The Japan-based company closed on $7 million in Series B funding led by Beyond Next Ventures, Bonds Investment Groups and Japan Policy Finance Corp. Including the new funding, the company has brought in a total of $20 million, Song said. That includes a $10 million Series A round in 2019 led by LITALICO.
Song got the idea for the company back in 2013 when he was living with an uncle who was experiencing hearing loss. Although he invested in a $4,000 hearing aid, Song said, he stopped using it after a week.
His uncle is among the 20 percent of people with hearing loss who choose not to wear a hearing aid because good, quality hearing aids are expensive and care can be inconvenient.
Song launched Olive Union in 2016, shortly before the U.S. Congress passed the Over-the-Counter Hearing Aid Act of 2017 to allow certain hearing aids to be procured without a prescription.
“This is not just a U.S. problem, but a worldwide problem,” Song said. “You used to have to get a doctor’s note and prescription to get a hearing aid, but that regulation shifted it so you could buy a hearing device like you would consumer electronics.”
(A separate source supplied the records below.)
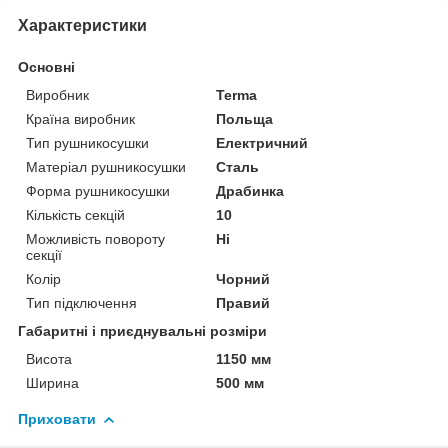
Характеристики
Основні
Виробник
Terma
Країна виробник
Польща
Тип рушникосушки
Електричний
Матеріал рушникосушки
Сталь
Форма рушникосушки
Драбинка
Кількість секцій
10
Можливість повороту
Ні
секції
Колір
Чорний
Тип підключення
Правий
Габаритні і приєднувальні розміри
Висота
1150 мм
Ширина
500 мм
Приховати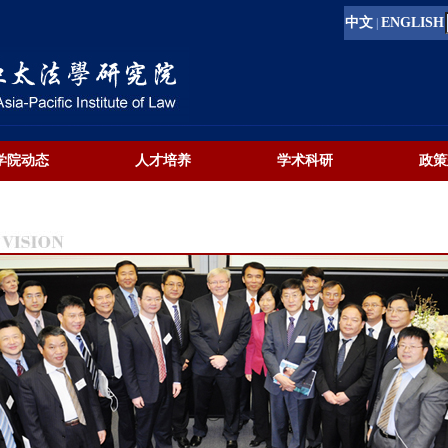
中文
ENGLISH
|
学院动态
人才培养
学术科研
政策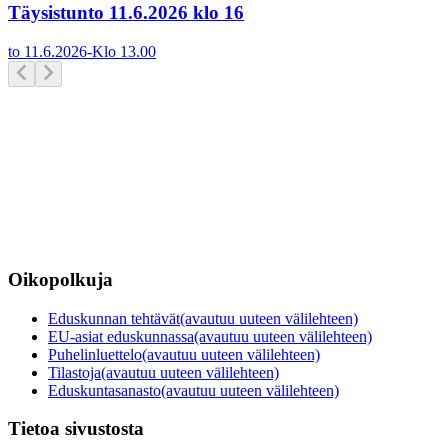
Täysistunto 11.6.2026 klo 16
to 11.6.2026
-
Klo
13.00
Oikopolkuja
Eduskunnan tehtävät
(avautuu uuteen välilehteen)
EU-asiat eduskunnassa
(avautuu uuteen välilehteen)
Puhelinluettelo
(avautuu uuteen välilehteen)
Tilastoja
(avautuu uuteen välilehteen)
Eduskuntasanasto
(avautuu uuteen välilehteen)
Tietoa sivustosta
Olive Union is still in the R&D phase and has 40,000 users, Song said. The new funding will enable it to move ahead with plans to ship its new U.S. Food and Drug Administration-registered Olive Pro 2-in-1 true wireless earbuds and smart hearing aids later this year. The company also plans to expand its networks in Japan and in the U.S., as well as invest in technology development, he added.
Depending on the data source, the global hearing aids market size is projected to reach approximately $13 billion to $14 billion by the end of 2026. Overall, 16 companies focused on preventing hearing impairment raised approximately $884.7 million in known venture-backed funding since 2016, according to Crunchbase data.
Aside from Olive Union, recent funding announcements came from Whisper, a startup that uses artificial intelligence to help people hear better, which landed $35 million in Series B funding last October led by Quiet Capital, to roll out its Whisper Hearing System. Medical device startup Eargo, a direct-to-consumer hearing aids company, leads funding raised among the group — with a total of $217 million, according to Crunchbase data. It most recently raised $71 million in a new round last July, co-led by Glide Healthcare and Longitude Capital.
Meanwhile, Katsuya Hashizume, manager at Beyond Next Ventures, said his venture capital firm, based in Japan, invests in medical and life science companies and saw Olive Union’s approach as a way to solve the problem.
“Japan has a big aging population, with half of those over 70 years old being hearing aid users,” he added. “Considering the size of the market and the user pain being quite big, the company’s products will make hearing aids more familiar in the way they go about pricing, design and usability.”